● **Problem statement**
Scan the records for "même". Show the matching lines.

● **Input records**

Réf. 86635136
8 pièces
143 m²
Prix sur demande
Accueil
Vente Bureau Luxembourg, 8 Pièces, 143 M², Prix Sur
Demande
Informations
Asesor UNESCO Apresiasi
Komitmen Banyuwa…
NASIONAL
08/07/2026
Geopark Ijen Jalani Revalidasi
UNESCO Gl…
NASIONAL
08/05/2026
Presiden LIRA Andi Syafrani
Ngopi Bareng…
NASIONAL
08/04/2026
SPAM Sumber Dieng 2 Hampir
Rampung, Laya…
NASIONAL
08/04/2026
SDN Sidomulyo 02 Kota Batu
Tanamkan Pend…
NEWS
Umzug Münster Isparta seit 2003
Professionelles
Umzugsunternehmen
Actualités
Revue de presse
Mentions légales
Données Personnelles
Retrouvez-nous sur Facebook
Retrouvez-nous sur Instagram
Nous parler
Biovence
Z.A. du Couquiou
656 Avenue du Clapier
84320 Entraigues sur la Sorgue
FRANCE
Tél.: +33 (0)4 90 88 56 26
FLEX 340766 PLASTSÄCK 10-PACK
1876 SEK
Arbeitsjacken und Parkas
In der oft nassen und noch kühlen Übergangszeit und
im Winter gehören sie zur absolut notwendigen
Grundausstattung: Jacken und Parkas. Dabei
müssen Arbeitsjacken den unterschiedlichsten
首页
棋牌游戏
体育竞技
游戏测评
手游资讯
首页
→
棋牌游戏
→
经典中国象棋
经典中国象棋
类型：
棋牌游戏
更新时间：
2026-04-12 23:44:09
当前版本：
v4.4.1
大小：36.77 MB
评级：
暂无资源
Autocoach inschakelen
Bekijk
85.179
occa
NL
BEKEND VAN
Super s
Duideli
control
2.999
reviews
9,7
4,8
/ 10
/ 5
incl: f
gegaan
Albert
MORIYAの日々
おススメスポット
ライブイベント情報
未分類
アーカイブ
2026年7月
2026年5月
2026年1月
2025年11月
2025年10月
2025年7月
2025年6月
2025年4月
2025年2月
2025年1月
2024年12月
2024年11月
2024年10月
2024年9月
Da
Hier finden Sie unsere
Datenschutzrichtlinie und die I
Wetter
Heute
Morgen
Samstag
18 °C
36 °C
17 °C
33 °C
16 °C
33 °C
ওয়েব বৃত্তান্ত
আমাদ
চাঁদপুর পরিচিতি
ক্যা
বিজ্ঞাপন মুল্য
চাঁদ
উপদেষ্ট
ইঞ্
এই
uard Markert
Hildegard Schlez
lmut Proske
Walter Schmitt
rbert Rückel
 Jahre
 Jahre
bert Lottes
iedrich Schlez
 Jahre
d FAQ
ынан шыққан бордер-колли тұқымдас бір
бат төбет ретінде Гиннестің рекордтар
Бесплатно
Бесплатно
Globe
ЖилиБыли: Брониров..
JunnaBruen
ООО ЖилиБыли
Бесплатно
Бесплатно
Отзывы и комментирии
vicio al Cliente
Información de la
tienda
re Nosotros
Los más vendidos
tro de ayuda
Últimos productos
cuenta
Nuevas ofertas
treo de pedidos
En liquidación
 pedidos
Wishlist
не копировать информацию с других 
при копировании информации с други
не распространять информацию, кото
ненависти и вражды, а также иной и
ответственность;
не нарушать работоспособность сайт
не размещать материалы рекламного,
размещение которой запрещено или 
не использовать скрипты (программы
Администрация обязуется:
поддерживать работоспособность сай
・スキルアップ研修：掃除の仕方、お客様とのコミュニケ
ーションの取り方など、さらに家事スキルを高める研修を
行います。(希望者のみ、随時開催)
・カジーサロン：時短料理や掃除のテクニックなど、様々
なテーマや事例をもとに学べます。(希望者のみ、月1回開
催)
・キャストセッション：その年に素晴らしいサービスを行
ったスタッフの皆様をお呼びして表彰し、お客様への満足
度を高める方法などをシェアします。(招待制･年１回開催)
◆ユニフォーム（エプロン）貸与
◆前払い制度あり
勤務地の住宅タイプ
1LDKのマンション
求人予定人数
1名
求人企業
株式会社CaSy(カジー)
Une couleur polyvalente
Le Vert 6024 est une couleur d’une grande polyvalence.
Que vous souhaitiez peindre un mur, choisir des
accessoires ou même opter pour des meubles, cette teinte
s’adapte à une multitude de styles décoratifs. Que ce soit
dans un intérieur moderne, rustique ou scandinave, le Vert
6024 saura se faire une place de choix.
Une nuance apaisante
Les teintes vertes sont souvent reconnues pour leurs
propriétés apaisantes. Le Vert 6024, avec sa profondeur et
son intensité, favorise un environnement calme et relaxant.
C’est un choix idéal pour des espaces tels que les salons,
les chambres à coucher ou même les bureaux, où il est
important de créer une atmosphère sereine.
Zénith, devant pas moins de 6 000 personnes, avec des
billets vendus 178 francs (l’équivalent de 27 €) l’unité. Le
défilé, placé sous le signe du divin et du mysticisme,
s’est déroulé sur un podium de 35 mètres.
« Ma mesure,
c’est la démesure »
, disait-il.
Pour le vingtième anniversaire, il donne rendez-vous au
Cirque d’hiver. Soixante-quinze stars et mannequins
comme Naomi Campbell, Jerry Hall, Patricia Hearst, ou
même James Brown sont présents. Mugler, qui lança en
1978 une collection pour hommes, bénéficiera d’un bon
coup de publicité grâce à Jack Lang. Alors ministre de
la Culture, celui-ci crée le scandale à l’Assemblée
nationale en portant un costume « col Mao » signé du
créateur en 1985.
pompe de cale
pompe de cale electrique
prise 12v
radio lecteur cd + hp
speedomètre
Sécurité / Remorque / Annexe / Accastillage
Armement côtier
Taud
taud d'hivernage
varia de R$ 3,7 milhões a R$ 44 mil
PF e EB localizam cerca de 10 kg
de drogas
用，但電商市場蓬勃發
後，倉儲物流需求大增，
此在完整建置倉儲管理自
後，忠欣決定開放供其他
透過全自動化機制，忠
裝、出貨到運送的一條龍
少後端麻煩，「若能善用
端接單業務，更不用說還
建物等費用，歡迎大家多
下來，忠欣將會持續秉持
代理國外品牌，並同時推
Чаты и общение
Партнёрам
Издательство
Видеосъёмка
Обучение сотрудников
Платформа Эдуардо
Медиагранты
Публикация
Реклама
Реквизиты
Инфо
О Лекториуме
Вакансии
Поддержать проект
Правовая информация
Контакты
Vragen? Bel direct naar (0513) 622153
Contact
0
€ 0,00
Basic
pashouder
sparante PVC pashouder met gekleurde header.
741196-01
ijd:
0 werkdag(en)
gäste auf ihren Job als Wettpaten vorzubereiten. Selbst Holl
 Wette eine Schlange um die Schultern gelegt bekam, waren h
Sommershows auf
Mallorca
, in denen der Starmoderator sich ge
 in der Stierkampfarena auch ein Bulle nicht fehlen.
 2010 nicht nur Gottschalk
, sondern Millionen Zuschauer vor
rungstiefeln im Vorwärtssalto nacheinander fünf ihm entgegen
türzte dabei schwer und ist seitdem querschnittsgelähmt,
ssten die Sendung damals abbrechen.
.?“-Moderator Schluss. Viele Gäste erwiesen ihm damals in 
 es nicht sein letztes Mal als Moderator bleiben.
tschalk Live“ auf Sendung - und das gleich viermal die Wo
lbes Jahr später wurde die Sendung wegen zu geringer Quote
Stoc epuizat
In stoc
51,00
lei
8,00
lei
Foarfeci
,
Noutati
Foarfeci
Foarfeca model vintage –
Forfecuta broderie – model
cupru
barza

● **Reply to the exercise**
accessoires ou même opter pour des meubles, cette teinte
les chambres à coucher ou même les bureaux, où il est
même James Brown sont présents. Mugler, qui lança en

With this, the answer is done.